Ao todo, já lá vão 9 filmes, incluindo este “Spiral”, mais um trabalho derivado do original e da mente do seu vilão, Jigsaw, agora revitalizado com o star power (coisa que a franquia nunca teve) de Chris Rock e Samuel L. Jackson.

Os alicerces básicos da saga permanecem. Um assassino incógnito faz a cabeça em água às autoridades, isto enquanto vai torturando e matando de forma macabra e sádica uma série de polícias com telhados de vidro no combate ao crime. O caso é entregue (e também direcionado pelo próprio assassino) para os detetives Ezekiel “Zeke” Banks (Chris Rock) e para o seu novo parceiro de investigação, William Schenk (Max Minghella), entrando os dois numa caça renovada a um potencial imitador de Jigsaw que vai empilhando cadáveres “nas suas barbas”.

Darren Lynn Bousman, que já tinha assinado três filmes da saga (Saw II; Saw III e Saw IV) assume as rédeas novamente da direção e o resultado não é deslumbrante, apresentando uma obra fortemente estilizada no campo estético, com tendência para o cinema de cortes rápidos, close-ups desorientadores e propensão para cenas de interiores que fornecem um sentimento de claustrofobia em crescendo, não apenas para as vítimas, perseguidas, torturadas e mortas, mas para o próprio protagonista, “Zeke” (Rock). É que este permanente obrigado a provar valor, devido ao legado policial do pai (Jackson), e entregue a colegas de profissão que nunca o apoiam, nem confiam nele desde que delatou um crime interno.

Se existe algo de diferente nesta nova incursão ao mundo “Saw” é a inserção de algum humor, especialmente na introdução do filme, com Rock e o seu passado na comédia a produzirem alguns monólogos, em jeito de piadas contadas como num show de stand-up comedy (veja-se o momento em que fala de Forrest Gump e do “politicamente correto”).
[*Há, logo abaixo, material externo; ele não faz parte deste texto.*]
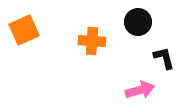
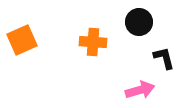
black circle: moved 1 px right
orange square: moved 2 px left, 10 px down
orange cross: moved 1 px right, 1 px down
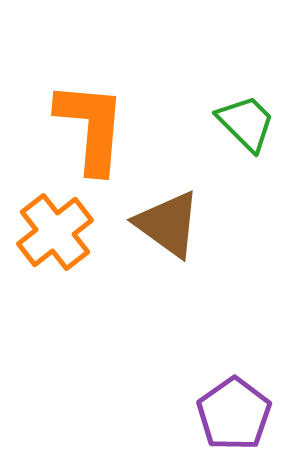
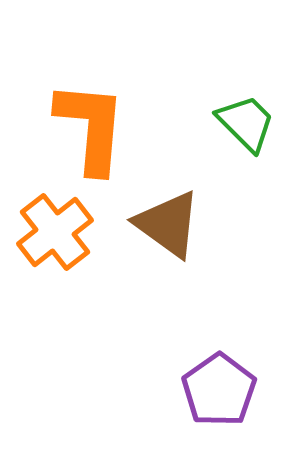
purple pentagon: moved 15 px left, 24 px up
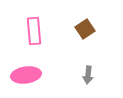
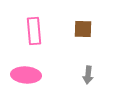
brown square: moved 2 px left; rotated 36 degrees clockwise
pink ellipse: rotated 12 degrees clockwise
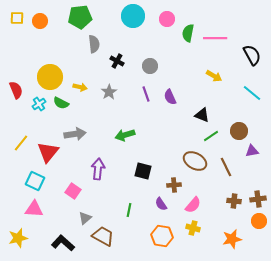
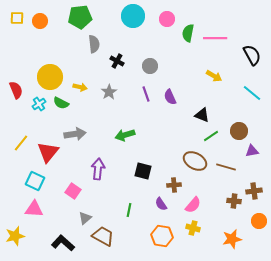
brown line at (226, 167): rotated 48 degrees counterclockwise
brown cross at (258, 199): moved 4 px left, 8 px up
yellow star at (18, 238): moved 3 px left, 2 px up
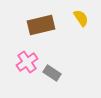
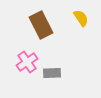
brown rectangle: rotated 76 degrees clockwise
gray rectangle: rotated 36 degrees counterclockwise
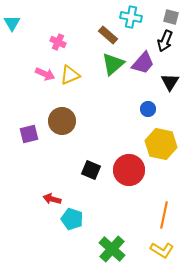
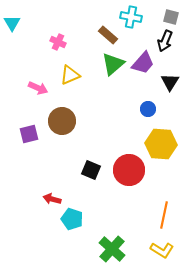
pink arrow: moved 7 px left, 14 px down
yellow hexagon: rotated 8 degrees counterclockwise
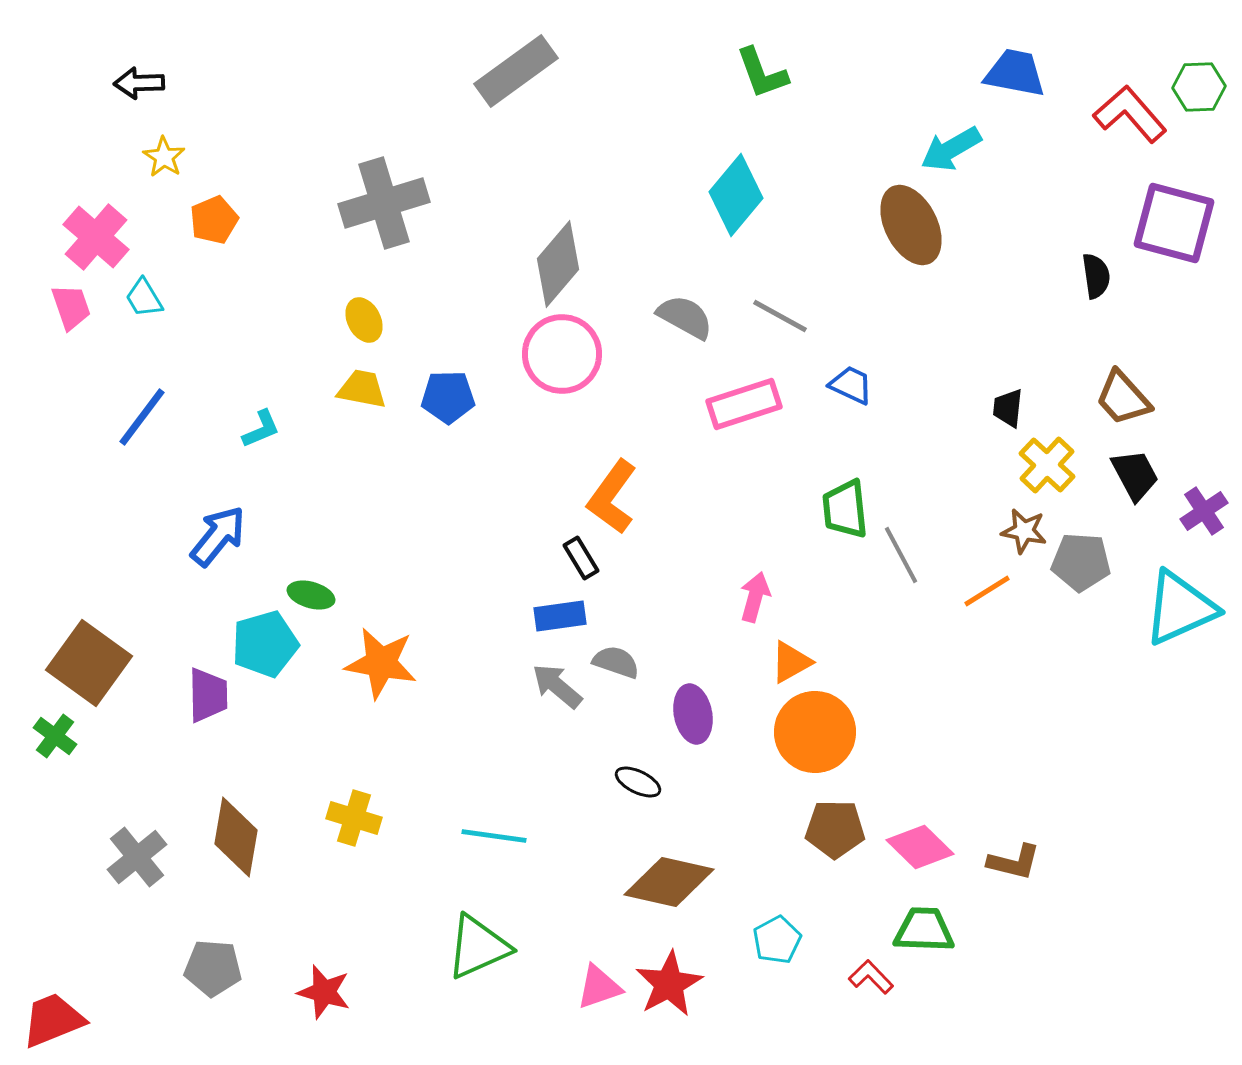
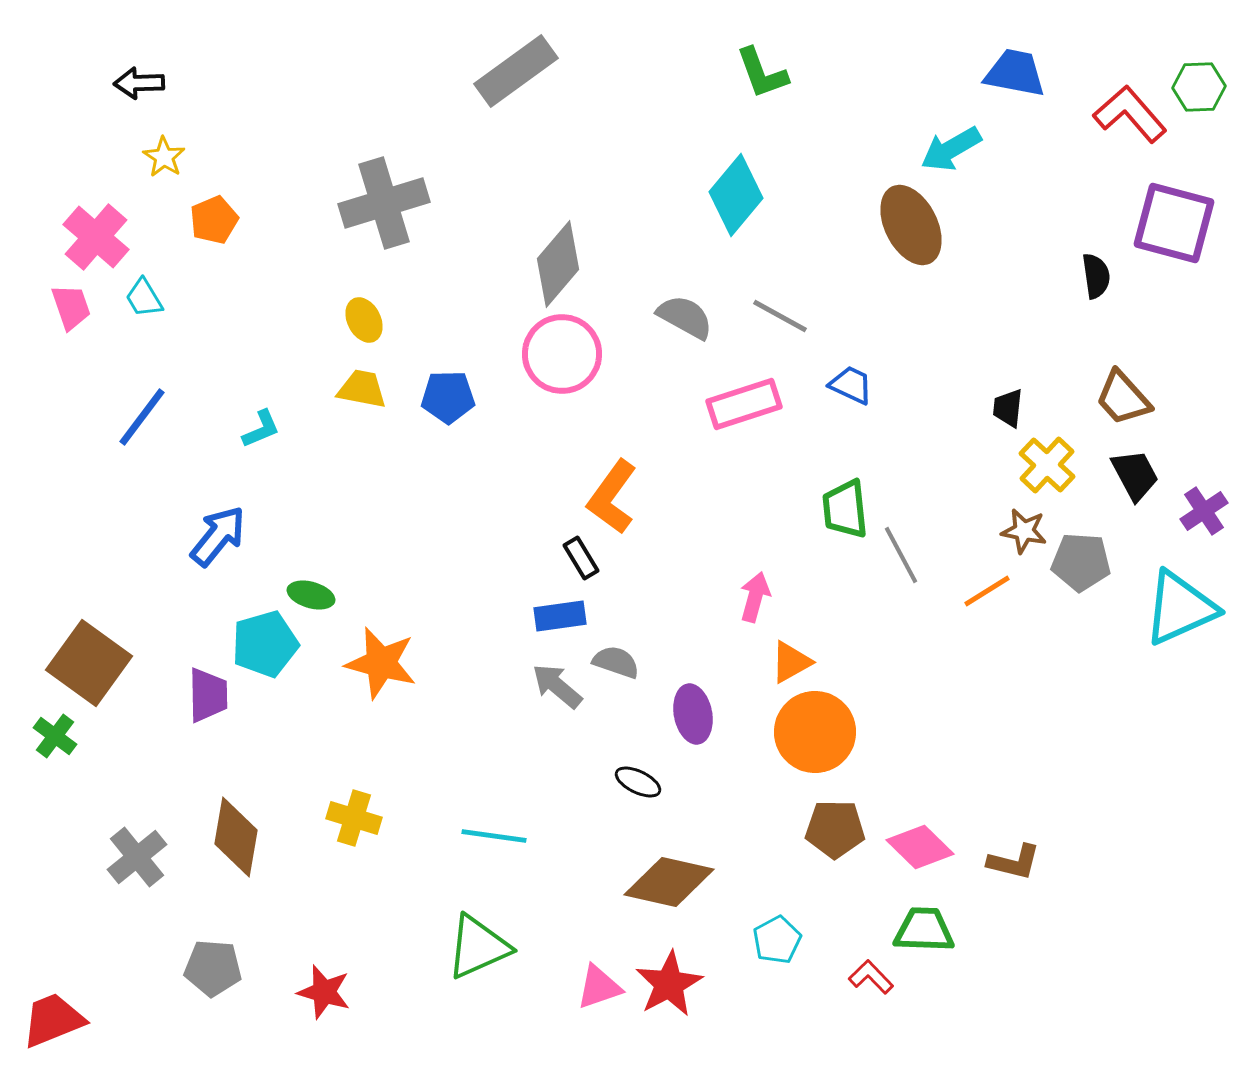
orange star at (381, 663): rotated 4 degrees clockwise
Estes momentos descontraídos não são intrusivos nem descaracterizam ou retiram força ao espetáculo grotesco que se segue, mas antes fazem-nos ter um pouco mais de empatia por um homem que constantemente sente que tem de provar a todos que ser um policia correto não é assim tão complicado. E por falar nisso, há uma ligeira camada política no filme, sempre tratada de forma superficial, quando se criticam tempos passados onde para combater o crime valia tudo.

O resultado final é um filme eficaz dentro dos seus “mínimos olímpicos”, ainda que já bastante datado dentro do género e da saga, longe do terror para adolescentes baseado em “jump scares“, mas também nunca trazendo nenhum furor ou adrenalina à franquia a não ser o seu renascimento e potencial de mercado para continuar.

E para isso, para uma eventual continuação, contribui bastante o elenco, nem que seja pelo facto de já serem nomes implantados na indústria e atraírem uma nova audiência para um produto já gasto.